Secarik Kertas Untuk Tahanan Politik Banyumas

Assalamualaikum warahmatullahi wabarakatuh.

Surat ini untuk Ibnu Jafar, Roma Adi Saputra, dan Kusuma Andhika. Solidaritas dari sesama pelajar.

Mungkin kita belum pernah bertatap muka atau bertukar sapa. Tetapi, sejak kabar penangkapanmu, aku merasa begitu dekat denganmu.
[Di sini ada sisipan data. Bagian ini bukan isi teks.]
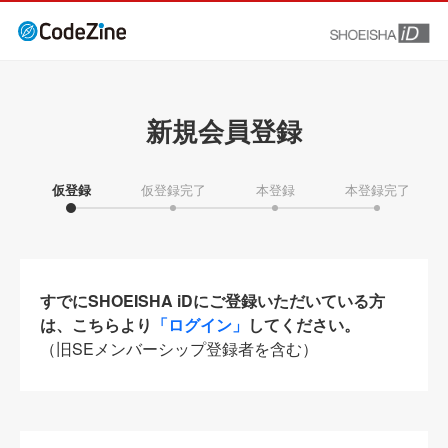
新規会員登録
仮登録
仮登録完了
本登録
本登録完了
すでにSHOEISHA iDにご登録いただいている方
は、こちらより
「ログイン」
してください。
（旧SEメンバーシップ登録者を含む）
Kami tidak akan membiarkanmu berjuang sendiri; di luar masih banyak yang memedulikanmu.

Kalian tidak sepenuhnya salah. Percayalah kawan-kawan, keadilan akan hadir mendampingimu, karena tanpa keadilan, demokrasi kehilangan legitimasi. Saya tahu tindakan itu melanggar hukum, tetapi penjara bukan solusi. Masa muda adalah masa menuju masa depan yang panjang.
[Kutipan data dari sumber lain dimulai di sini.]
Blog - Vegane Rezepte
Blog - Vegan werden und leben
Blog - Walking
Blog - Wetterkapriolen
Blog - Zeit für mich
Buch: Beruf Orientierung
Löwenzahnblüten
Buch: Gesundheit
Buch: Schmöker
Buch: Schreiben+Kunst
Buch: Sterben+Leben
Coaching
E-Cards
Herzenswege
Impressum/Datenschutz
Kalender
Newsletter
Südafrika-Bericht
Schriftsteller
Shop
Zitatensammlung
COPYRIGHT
Surat ini ditulis dengan rasa kecewa. Ada ancaman bagi pelajar untuk berekspresi, dan kita tidak mau masa kelam terulang kembali. Kalian berhak kembali ke sekolah, bukan dikurung di sel tahanan. Tetaplah kuat, jaga kesehatanmu kawan. Salam dari sesama pelajar.

Semakin ditekan, semakin melawan!
Tetap berdiri bertahan, jaga api jangan padam!
Tetap tegak seperti di awal!

Sekian, terima kasih.
Wassalamu’alaikum warahmatullahi wabarakatuh.
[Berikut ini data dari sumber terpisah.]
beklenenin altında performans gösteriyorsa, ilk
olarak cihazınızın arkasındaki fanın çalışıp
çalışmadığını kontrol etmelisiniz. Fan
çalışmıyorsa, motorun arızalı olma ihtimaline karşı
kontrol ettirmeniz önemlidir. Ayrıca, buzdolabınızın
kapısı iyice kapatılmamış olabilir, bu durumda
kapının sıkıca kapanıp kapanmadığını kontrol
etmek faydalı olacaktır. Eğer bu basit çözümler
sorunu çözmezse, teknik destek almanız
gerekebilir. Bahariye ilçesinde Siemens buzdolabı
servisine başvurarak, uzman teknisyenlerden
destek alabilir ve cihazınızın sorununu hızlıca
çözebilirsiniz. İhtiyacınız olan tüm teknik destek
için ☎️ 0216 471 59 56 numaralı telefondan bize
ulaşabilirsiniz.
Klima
Dari kawanmu yang tak pernah berjumpa namun selalu seirama,
Ahmad Zaki

Share sekarang, pahala belakangan!
Avatar photo

Ahmad Zaki

Ahmad Zaki, lahir di Banyumas tahun 2008. Pemuda asal Tunjung, Jatilawang ini memiliki passion yang kuat di dunia literasi, khususnya menulis. Saat ini, ia aktif sebagai pelajar dan mendedikasikan dirinya dalam Organisasi Bacaan Siswa (BASIS) di MA Minat Kesugihan. Zaki dapat dihubungi melalui Instagram @Ahmad_zky.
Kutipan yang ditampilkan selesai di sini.